----- Source records
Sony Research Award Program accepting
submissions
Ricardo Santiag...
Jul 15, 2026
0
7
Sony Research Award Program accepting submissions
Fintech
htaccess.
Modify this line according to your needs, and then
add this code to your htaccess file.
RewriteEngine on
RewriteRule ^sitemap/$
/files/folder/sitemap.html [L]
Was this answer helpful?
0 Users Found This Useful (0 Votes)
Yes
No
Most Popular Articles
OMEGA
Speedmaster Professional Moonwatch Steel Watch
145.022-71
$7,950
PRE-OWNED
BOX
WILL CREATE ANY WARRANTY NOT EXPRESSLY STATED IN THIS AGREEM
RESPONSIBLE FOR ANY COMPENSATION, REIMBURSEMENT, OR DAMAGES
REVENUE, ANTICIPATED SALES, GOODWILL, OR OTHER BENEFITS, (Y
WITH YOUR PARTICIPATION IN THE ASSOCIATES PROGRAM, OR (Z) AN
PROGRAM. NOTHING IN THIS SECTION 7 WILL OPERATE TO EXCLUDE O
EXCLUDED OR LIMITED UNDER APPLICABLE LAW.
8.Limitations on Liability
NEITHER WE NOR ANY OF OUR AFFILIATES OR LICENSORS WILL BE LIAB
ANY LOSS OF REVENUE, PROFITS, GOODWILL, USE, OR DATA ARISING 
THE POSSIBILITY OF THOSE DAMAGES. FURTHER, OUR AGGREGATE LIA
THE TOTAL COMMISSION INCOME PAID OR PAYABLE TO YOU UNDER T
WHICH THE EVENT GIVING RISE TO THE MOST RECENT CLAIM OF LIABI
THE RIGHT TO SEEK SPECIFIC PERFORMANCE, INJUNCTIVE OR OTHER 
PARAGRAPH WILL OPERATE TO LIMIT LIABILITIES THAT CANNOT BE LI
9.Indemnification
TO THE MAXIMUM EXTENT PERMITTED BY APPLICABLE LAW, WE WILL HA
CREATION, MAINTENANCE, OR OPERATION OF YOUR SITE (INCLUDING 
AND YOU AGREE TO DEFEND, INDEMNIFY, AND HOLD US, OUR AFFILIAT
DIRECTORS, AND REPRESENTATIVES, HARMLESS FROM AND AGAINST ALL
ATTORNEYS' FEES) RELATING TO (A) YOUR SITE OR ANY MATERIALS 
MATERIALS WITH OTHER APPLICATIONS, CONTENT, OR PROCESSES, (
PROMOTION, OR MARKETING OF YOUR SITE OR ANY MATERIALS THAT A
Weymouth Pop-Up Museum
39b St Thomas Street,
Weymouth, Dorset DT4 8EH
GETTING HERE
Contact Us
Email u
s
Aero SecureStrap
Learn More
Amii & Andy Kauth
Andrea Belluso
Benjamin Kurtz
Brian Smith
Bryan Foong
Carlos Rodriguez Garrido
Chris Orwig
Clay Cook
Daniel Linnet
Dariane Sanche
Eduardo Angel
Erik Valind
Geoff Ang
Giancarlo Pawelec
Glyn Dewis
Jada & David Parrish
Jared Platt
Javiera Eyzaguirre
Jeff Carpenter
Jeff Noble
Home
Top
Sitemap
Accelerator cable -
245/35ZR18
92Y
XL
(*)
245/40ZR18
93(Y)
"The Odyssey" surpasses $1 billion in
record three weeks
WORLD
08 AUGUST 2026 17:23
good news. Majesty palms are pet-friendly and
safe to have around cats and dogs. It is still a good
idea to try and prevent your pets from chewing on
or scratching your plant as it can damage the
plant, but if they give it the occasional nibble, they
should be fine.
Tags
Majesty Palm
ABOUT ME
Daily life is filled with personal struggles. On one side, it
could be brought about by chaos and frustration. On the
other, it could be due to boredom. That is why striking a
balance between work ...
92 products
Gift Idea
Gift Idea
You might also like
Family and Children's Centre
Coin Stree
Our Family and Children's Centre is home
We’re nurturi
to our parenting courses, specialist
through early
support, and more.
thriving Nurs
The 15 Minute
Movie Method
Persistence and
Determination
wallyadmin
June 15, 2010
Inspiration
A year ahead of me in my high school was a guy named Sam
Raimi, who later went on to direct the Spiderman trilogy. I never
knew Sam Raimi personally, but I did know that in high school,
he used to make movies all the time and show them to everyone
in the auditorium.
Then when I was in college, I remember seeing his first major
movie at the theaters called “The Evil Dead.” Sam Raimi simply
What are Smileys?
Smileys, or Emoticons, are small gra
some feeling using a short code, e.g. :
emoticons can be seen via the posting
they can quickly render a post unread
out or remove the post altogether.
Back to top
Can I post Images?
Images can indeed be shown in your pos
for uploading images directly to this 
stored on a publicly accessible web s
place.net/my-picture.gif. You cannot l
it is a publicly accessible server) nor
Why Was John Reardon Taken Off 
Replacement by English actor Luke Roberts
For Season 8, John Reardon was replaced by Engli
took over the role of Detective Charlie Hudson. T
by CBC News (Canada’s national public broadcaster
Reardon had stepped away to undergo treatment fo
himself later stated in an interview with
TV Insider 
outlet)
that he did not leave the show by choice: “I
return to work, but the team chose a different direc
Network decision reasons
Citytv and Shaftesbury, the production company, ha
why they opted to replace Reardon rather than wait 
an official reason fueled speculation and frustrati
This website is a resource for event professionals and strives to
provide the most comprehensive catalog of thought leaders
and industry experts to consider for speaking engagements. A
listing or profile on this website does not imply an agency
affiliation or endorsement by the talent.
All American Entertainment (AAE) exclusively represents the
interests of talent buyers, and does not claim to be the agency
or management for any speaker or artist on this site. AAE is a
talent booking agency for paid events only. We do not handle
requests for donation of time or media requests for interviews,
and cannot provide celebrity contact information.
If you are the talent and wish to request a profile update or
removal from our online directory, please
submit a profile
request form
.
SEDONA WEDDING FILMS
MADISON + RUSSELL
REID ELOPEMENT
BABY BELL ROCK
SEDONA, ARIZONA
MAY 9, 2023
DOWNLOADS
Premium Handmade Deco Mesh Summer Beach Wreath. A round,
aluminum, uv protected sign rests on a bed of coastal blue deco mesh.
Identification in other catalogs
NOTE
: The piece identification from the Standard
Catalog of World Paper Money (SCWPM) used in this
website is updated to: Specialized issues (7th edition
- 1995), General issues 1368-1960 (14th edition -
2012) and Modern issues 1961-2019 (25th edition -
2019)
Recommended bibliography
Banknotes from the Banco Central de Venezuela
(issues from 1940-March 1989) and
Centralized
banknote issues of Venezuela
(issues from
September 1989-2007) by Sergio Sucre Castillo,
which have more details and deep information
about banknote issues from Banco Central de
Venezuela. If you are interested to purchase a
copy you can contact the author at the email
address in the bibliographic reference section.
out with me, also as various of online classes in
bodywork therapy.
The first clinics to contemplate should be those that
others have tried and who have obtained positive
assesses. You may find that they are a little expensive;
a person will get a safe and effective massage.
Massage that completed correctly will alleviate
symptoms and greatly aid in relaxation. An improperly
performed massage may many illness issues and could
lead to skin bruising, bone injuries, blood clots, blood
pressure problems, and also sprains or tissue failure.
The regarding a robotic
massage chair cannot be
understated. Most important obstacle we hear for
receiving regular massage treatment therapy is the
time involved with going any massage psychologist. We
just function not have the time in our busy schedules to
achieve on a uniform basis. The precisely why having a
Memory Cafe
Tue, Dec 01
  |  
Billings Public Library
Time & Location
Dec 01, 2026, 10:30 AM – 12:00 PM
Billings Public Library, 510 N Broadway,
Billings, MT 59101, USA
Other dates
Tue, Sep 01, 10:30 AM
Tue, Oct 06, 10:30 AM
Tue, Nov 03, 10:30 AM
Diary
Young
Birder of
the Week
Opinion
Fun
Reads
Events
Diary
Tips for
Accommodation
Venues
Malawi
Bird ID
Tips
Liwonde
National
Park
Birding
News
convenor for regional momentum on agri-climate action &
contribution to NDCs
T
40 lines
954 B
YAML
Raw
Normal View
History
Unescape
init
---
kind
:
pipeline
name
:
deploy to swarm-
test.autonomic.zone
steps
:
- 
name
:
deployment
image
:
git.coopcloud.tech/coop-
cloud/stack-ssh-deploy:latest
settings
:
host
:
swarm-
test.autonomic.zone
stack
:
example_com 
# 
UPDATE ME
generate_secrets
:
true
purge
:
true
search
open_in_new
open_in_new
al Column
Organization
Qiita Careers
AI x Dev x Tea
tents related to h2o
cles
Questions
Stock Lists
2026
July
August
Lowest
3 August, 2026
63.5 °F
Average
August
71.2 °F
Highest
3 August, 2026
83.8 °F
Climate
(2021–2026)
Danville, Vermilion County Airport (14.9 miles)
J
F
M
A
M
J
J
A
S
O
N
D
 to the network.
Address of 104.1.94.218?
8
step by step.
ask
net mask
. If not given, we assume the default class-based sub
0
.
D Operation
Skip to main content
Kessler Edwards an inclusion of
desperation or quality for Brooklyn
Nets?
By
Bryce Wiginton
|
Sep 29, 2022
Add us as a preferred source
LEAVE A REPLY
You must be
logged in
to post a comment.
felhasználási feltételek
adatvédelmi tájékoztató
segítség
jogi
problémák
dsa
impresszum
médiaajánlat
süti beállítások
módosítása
----------
-- The task --
Once you have located every line with the word "treatment" in the material above, list those lines.

-- Task solution --
Reardon had stepped away to undergo treatment fo
receiving regular massage treatment therapy is the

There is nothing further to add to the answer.